Metabolic bone disease is highly prevalent, and although bone turnover marker (BTM) assays have a key role to play in its diagnosis and monitoring, the lack of internationally recognized guidelines for the interpretation of patient results has limited their clinical usefulness.
Patients with osteoporosis, in particular postmenopausal osteoporosis, make up the largest group of BTM assay recipients, where it is used to assess fracture risk and/or to guide therapy and monitor response.
We set up a task force, in collaboration with the International Osteoporosis Foundation, to identify a consensus reference standard BTM. Although we believe in its clinical usefulness, a thorough review of current reports has indicated that there are insufficient data to guide the use of any particular BTM for clinical use, despite the availability of a body of evidence to suggest that they may be useful. For example, of 22 studies that reported on the relationship between a BTM and future risk of fracture, 18 linked elevated BTM level with fracture risk (1). However, the problem is that a number of BTM assays have been used in these studies, so no apparent benefit has been found for any one particular BTM as a bone formation or a bone resorption marker.
Based on our own research of these reports, we agreed that serum beta-CrossLaps (β-CTx) appeared to be a suitable bone resorption marker, and procollagen type 1 amino-terminal propeptide (PINP) was a suitable bone formation marker.
A second working group from the North American National Bone Health Alliance also conducted a review and reached the same conclusions.
We’re now in a position to investigate this further, but we do have some concerns: we are currently investigating whether or not current commercial clinical assays for serum β-CTx and serum PINP provide comparable results. Once we are satisfied that all assays are producing comparable results, we can confidently conduct metaanalyses of clinical trial data where these assays have been used and combine data from all assays used by clinical laboratories.
Our plan is to calculate the discrepancies in measurements for these BTMs across different manufacturers, reagent lot numbers and laboratories. Our goal is to establish the least significant change for each BTM that will allow clinicians to confidently analyze data irrespective of the clinical lab or assay used.
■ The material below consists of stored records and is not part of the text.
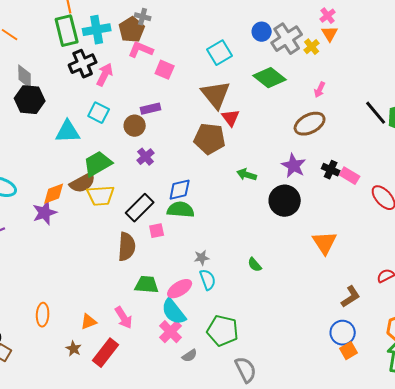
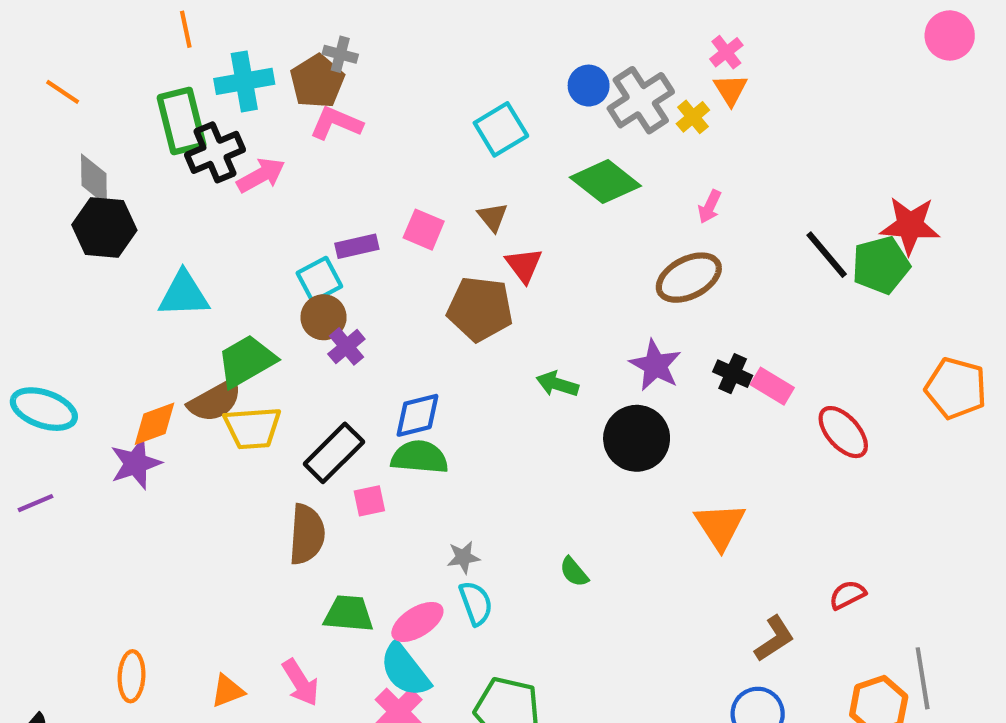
green rectangle: (67, 31) -> (182, 121), moved
pink square: (165, 70) -> (424, 230), moved
pink arrow: (105, 75) -> (261, 175), turned 35
brown triangle: (216, 95) -> (493, 217), size x0.5
cyan square: (99, 113) -> (319, 280), moved, turned 35
brown circle: (135, 126) -> (324, 317), moved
Right now, I admit that it’s not guaranteed that our recommendations will be incorporated into clinical guidelines. A major immediate task is to reduce variation between BTM levels so that only variation in bone turnover is being assessed. If we achieve this first and foremost, the clinical use of BTMs for fracture prognosis can be optimized. However, there is still a lot about the basic physiology of BTMs that is not understood; for example, we know that levels of some BTMs are markedly affected by eating. Initially, this was attributed to calcium consumption, based on the rationale that calcium affected calciotropic hormones and, therefore, indirectly affected bone turnover (2). But more recently, it’s been suggested that gut hormones, such GLP-1, markedly affect serum β-CTx levels (3), while another BTM, osteocalcin, might actually be a hormone that regulates whole energy metabolism of the body (4). If whole energy metabolism is related to BTMs, there will be a great deal of variation between individuals independent of their bone status.
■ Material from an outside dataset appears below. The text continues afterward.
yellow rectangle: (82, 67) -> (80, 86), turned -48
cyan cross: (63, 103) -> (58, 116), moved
Irrespective of ongoing research, we will not be able to proceed further unless we successfully conduct the studies and harmonization of the assays as planned.
- S. Vasikaran et al., “Markers of Bone Turnover for the Prediction of Fracture Risk and Monitoring Osteoporosis Treatment: A Need for International Reference Standards”, Osteoporos. Int., 22, 391–420 (2011).
- H. A. Morris, “Vitamin D and Health Outcomes”, Ann. Lab. Med., 34, 181–186 (2014).
- J. S. Walsh, D. B. Henriksen, “Feeding and Bone”, Arch. Biochem. Biophys., 503, 11–19 (2010).
- M. Ferron, J. Lacombe, “Regulation of Energy Metabolism: Osteocalcin and Beyond”, Arch. Biochem. Biophys., 561, 137–141 (2014).
Howard Morris is a professor of medical sciences at the University of South Australia, vice president of the IFCC and chair of the IFCC-International Osteoporosis Foundation Working Group on standardization of bone marker assays.